The journal notes a high concentration of small businesses in the city — nearly 20 small businesses per every 1,000 residents. And there are many factors that contribute to that growth, says Matt DeLeon, Business Development Coordinator for the City of Houston. For example, Houston’s job growth is twice that of the nation, according to the U.S. Department of Labor Statistics.
“It’s just easier to do business in Houston,” DeLeon says. “There are no zoning laws, which means small businesses have an easier time setting up shop. And our city is unique in that it doesn’t require a general business license, so there are fewer forms to fill out and no charge for being a business in Houston.”
Texas also has no state income or corporate taxes, according to the Tax Foundation, which can help attract business.
Houston and local organizations also offer a number of tools for small-business owners to get started. The city’s Business Solutions Center offers the Liftoff Houston business plan competition, providing tens of thousands of dollars in prize money for the best new business ideas.
The University of Houston’s Small Business Development Center offers help with business plans, accessing startup capital and educational seminars for entrepreneurs.

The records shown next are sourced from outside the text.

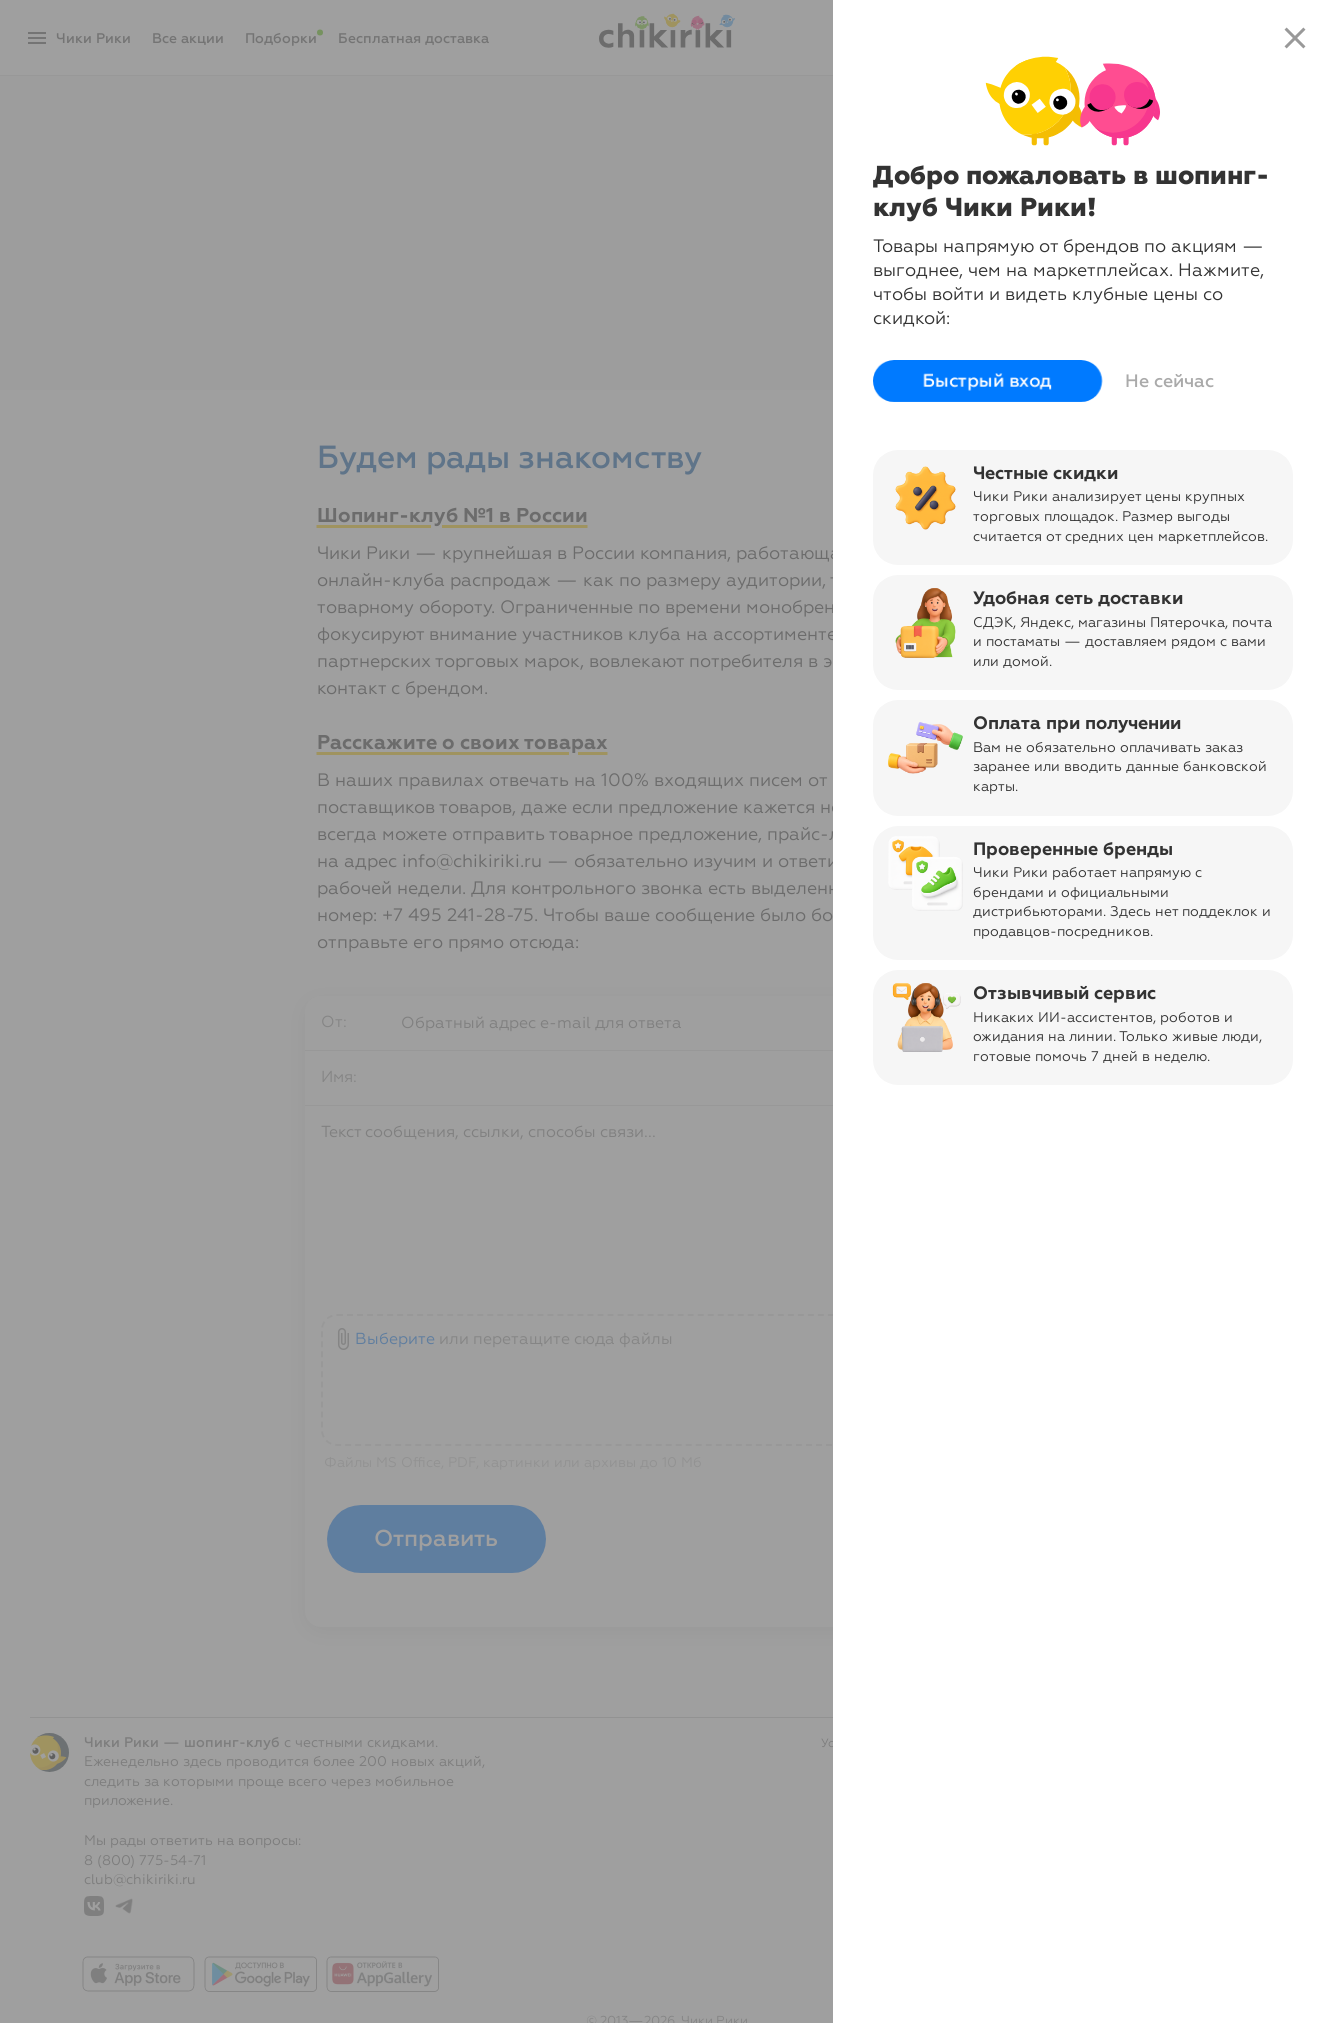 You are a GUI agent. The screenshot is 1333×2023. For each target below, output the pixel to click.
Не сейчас (1169, 381)
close (1295, 38)
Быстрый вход (987, 381) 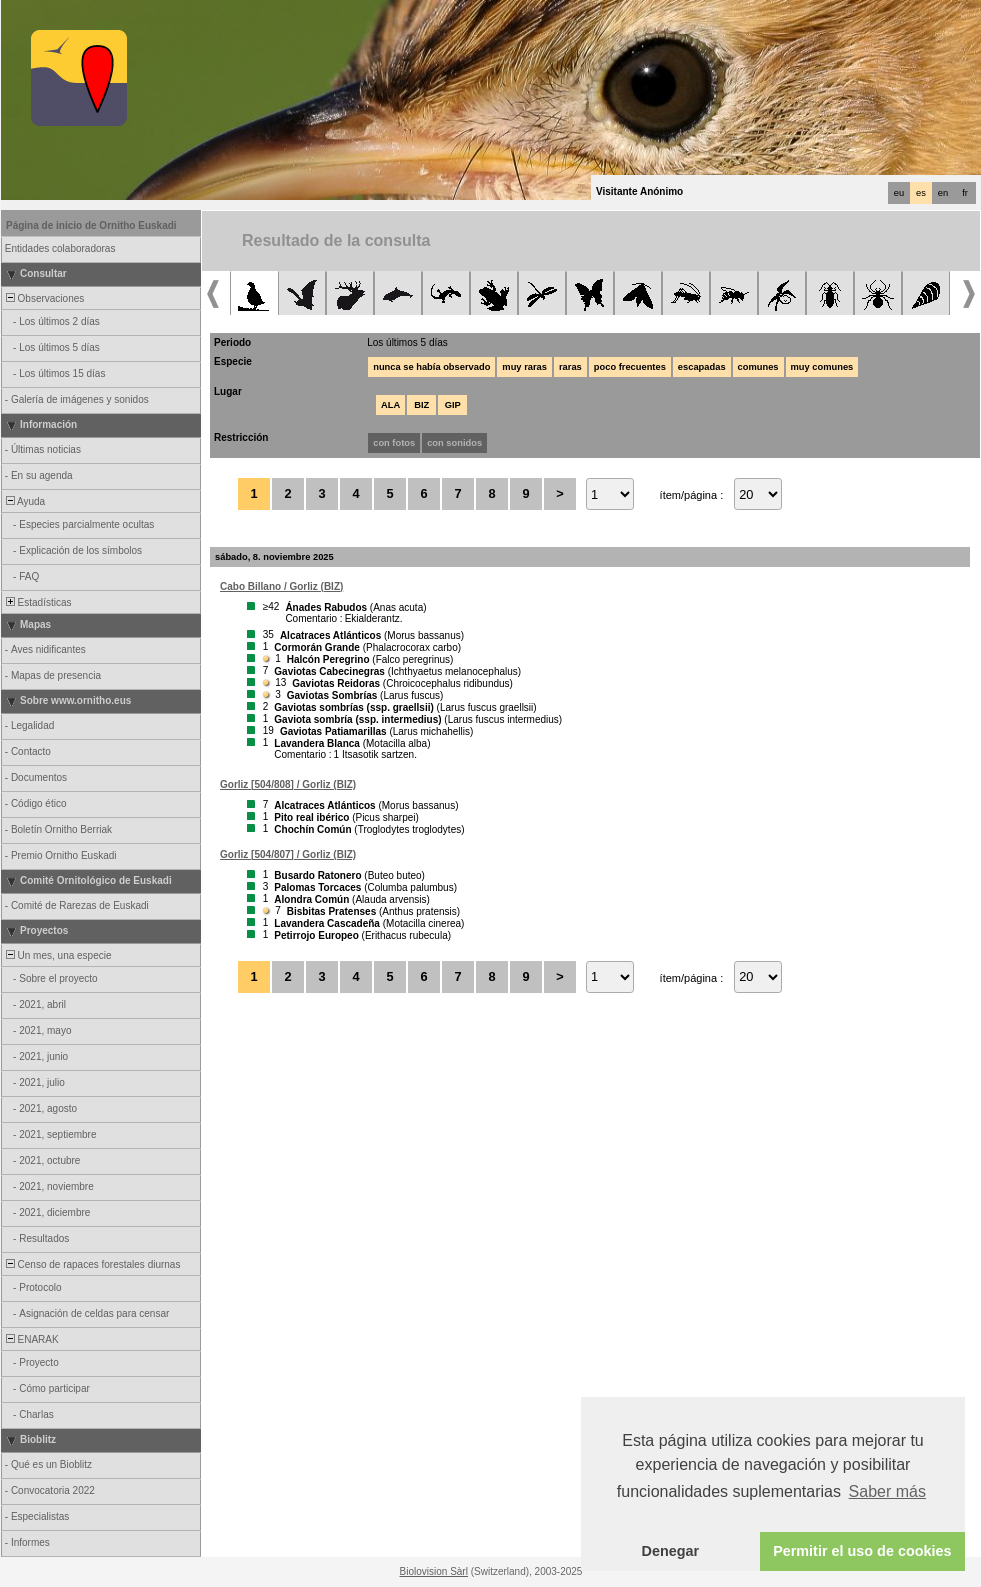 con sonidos (454, 443)
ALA (390, 405)
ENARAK (31, 1339)
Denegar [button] (671, 1551)
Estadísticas (37, 602)
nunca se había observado (431, 367)
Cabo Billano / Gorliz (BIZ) (281, 586)
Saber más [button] (887, 1491)
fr (965, 193)
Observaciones (43, 298)
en (943, 193)
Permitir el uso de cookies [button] (862, 1551)
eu (899, 193)
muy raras (524, 367)
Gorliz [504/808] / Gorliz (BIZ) (288, 784)
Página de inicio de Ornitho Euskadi (91, 225)
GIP (453, 405)
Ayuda (24, 501)
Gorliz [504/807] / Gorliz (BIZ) (288, 854)
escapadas (702, 367)
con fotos (394, 443)
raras (570, 367)
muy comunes (822, 367)
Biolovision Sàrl (434, 1571)
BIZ (421, 405)
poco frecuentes (630, 367)
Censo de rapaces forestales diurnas (91, 1264)
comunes (758, 367)
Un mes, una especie (57, 955) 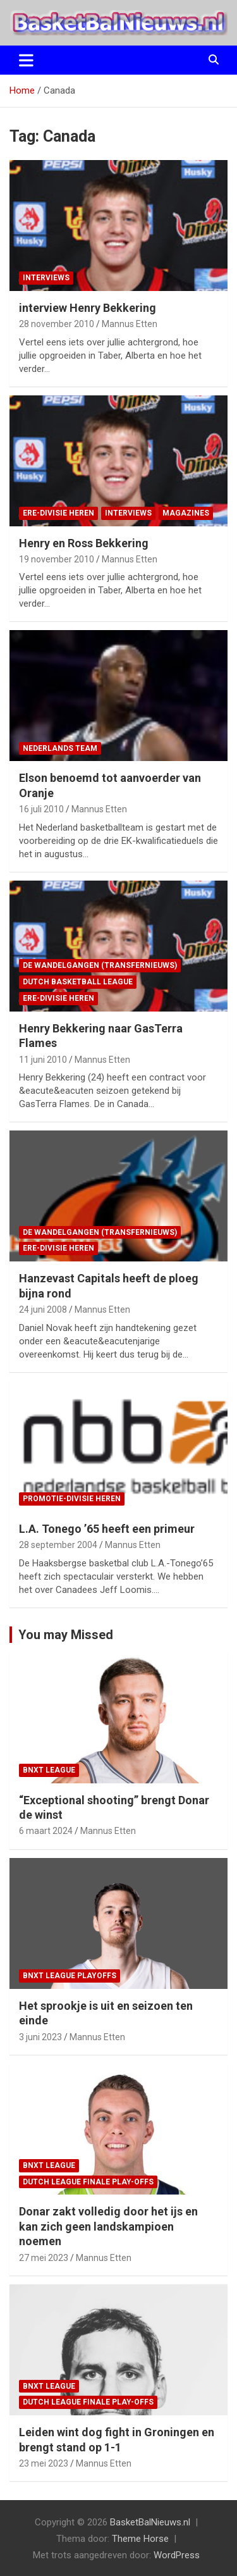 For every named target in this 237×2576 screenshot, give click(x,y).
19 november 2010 (56, 559)
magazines (185, 513)
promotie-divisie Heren (72, 1498)
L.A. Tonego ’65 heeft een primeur (107, 1528)
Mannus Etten (129, 324)
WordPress (177, 2555)
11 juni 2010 (43, 1060)
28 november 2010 (56, 324)
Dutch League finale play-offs (88, 2181)
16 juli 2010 (41, 809)
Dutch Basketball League (78, 981)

And the Greater Houston Partnership (GHP) offers a wealth of resources for small business owners, ranging from export assistance to essential business training.
Manuel Gonzalez, district director of the Small Business Administration’s Houston Division, says that a number of local organizations work together to help small businesses, including the GHP, a 25-year-old group that advocates for “a positive business environment.”
“The Chamber of Commerce, GHP, universities, banks and lenders, and the mayor’s office — they’re all focused on promoting economic development through small business,” Gonzalez says.
And as the area’s population and trade grow, the city is undertaking major infrastructure projects, Gonzalez says.
“The Port of Houston is already the nation’s largest by exports, and is spending billions to accommodate even larger ships,” he says. “[George Bush Intercontinental] Airport is spending $1 billion on a new international terminal to handle additional flights to places like China. And the [William P.] Hobby Airport is building a new international terminal, too. This all helps small business and trade in our city.”
The growth in trade is a byproduct of the city’s energy industry. But other sectors, such as health care and technology, also are leading to new migration and increasing internationalization. A recent Rice University study found that the Houston metro area is now the nation’s most diverse, with many small businesses in ethnic communities.
“Our city’s immigrants come here not only to work hard, but also to build businesses,” Gonzalez says. “Everything from Vietnamese pho shops in Midtown to the Post Oak Grill to chains like Taquerias Arandas were started by foreign immigrants, and that trend is only growing.”
As the city diversifies even further, the variety of small businesses that emerge may begin to change, too.
“Food trucks and taco stands are really taking off,” DeLeon says. “We didn’t see it coming, but gourmet and ethnic food vehicles are booming in Houston right now. They’re kind of the wave of the future.”